_Material for this exercise_

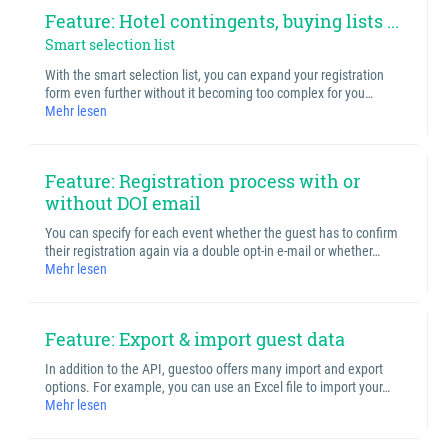
Feature: Hotel contingents, buying lists ...
Smart selection list
With the smart selection list, you can expand your registration
form even further without it becoming too complex for you…
Mehr lesen
Feature: Registration process with or
without DOI email
You can specify for each event whether the guest has to confirm
their registration again via a double opt-in e-mail or whether…
Mehr lesen
Feature: Export & import guest data
In addition to the API, guestoo offers many import and export
options. For example, you can use an Excel file to import your…
Mehr lesen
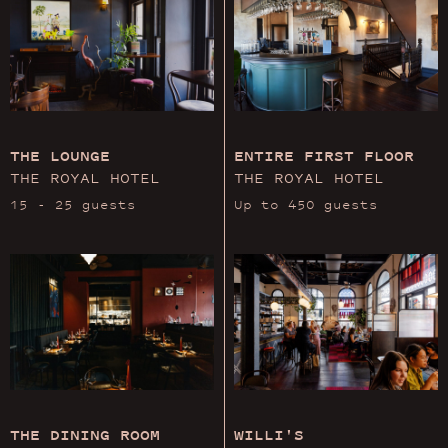
THE LOUNGE
ENTIRE FIRST FLOOR
THE ROYAL HOTEL
THE ROYAL HOTEL
15 - 25 guests
Up to 450 guests
THE DINING ROOM
WILLI'S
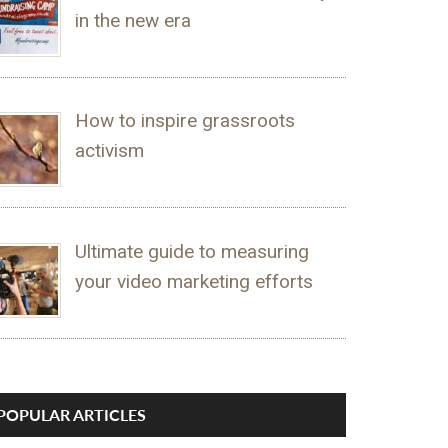
in the new era
How to inspire grassroots
activism
Ultimate guide to measuring
your video marketing efforts
POPULAR ARTICLES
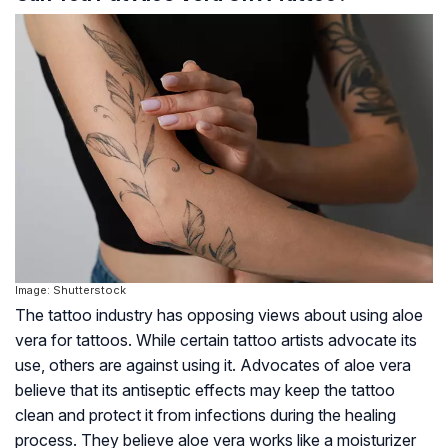
Image: Shutterstock
The tattoo industry has opposing views about using aloe
vera for tattoos. While certain tattoo artists advocate its
use, others are against using it. Advocates of aloe vera
believe that its antiseptic effects may keep the tattoo
clean and protect it from infections during the healing
process. They believe aloe vera works like a moisturizer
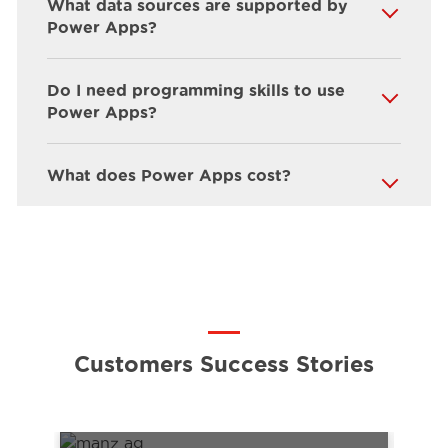
What data sources are supported by
Power Apps?
Do I need programming skills to use
Power Apps?
What does Power Apps cost?
Customers Success Stories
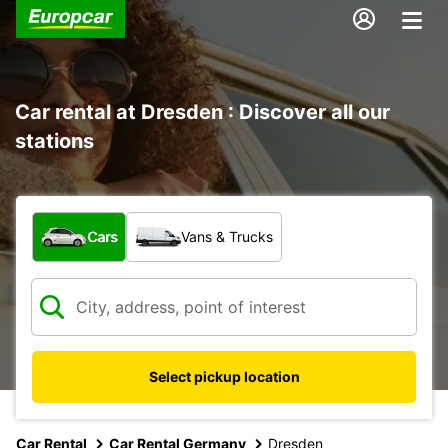
Car rental at Dresden : Discover all our
stations
What type of vehicle?
Cars
Vans & Trucks
Select pickup location
Car Rental
Car Rental Germany
Dresden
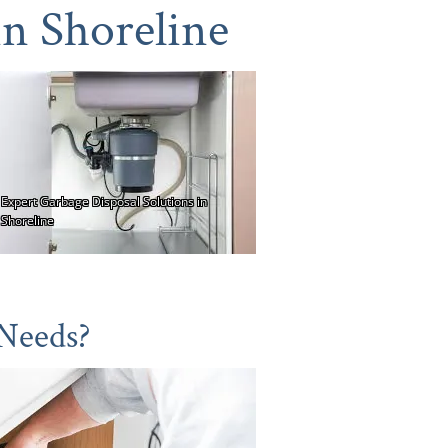
in Shoreline
 Needs?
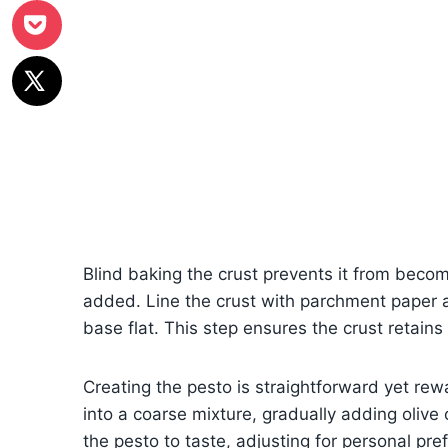
Blind baking the crust prevents it from beco
added. Line the crust with parchment paper 
base flat. This step ensures the crust retains 
Creating the pesto is straightforward yet rew
into a coarse mixture, gradually adding olive
the pesto to taste, adjusting for personal pre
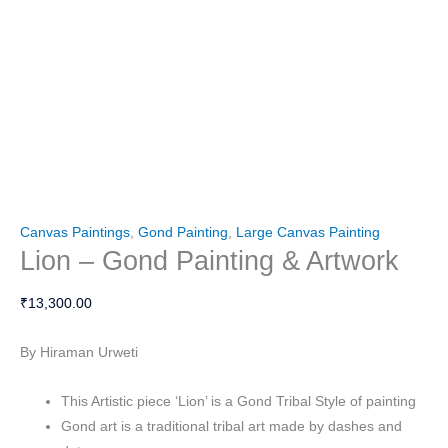
Canvas Paintings
,
Gond Painting
,
Large Canvas Painting
Lion – Gond Painting & Artwork
₹
13,300.00
By Hiraman Urweti
This Artistic piece ‘Lion’ is a Gond Tribal Style of painting
Gond art is a traditional tribal art made by dashes and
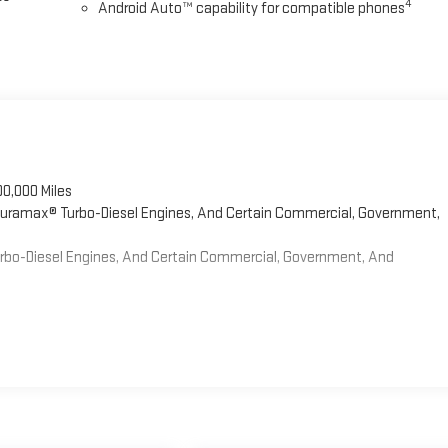
4
Android Auto™ capability for compatible phones
00,000 Miles
 Duramax® Turbo-Diesel Engines, And Certain Commercial, Government,
Turbo-Diesel Engines, And Certain Commercial, Government, And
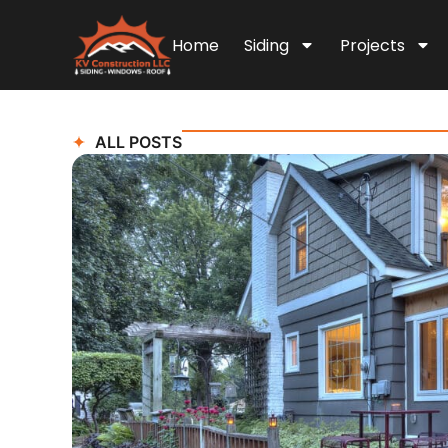
Home
Siding
Projects
ALL POSTS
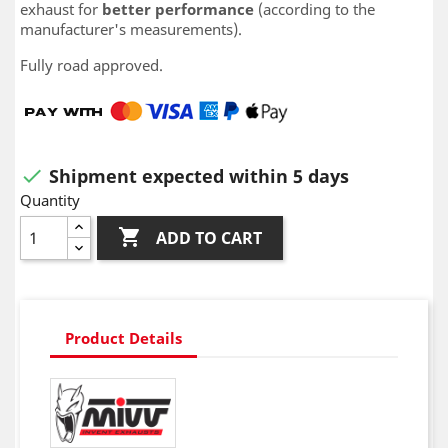
exhaust for
better performance
(according to the
manufacturer's measurements).
Fully road approved.
Shipment expected within 5 days

Quantity

ADD TO CART
Product Details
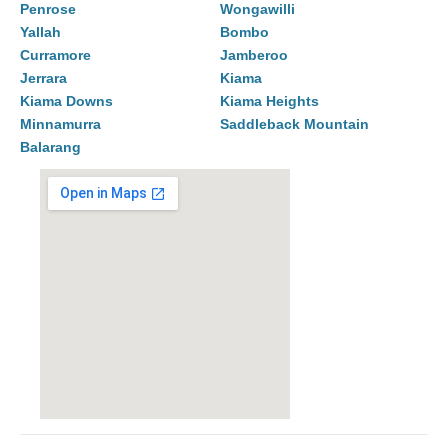
Penrose
Wongawilli
Yallah
Bombo
Curramore
Jamberoo
Jerrara
Kiama
Kiama Downs
Kiama Heights
Minnamurra
Saddleback Mountain
Balarang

_Aim of the task_
For this task, return exactly the stretch of the listing above from the line with "What data sources are supported by" through the line with "By Hiraman Urweti", inclusive and without pictures.

_Solution below_
What data sources are supported by
Power Apps?
Do I need programming skills to use
Power Apps?
What does Power Apps cost?
Customers Success Stories
Car rental at Dresden : Discover all our
stations
What type of vehicle?
Cars
Vans & Trucks
Select pickup location
Car Rental
Car Rental Germany
Dresden
in Shoreline
 Needs?
Blind baking the crust prevents it from beco
added. Line the crust with parchment paper 
base flat. This step ensures the crust retains 
Creating the pesto is straightforward yet rew
into a coarse mixture, gradually adding olive
the pesto to taste, adjusting for personal pre
Canvas Paintings
,
Gond Painting
,
Large Canvas Painting
Lion – Gond Painting & Artwork
₹
13,300.00
By Hiraman Urweti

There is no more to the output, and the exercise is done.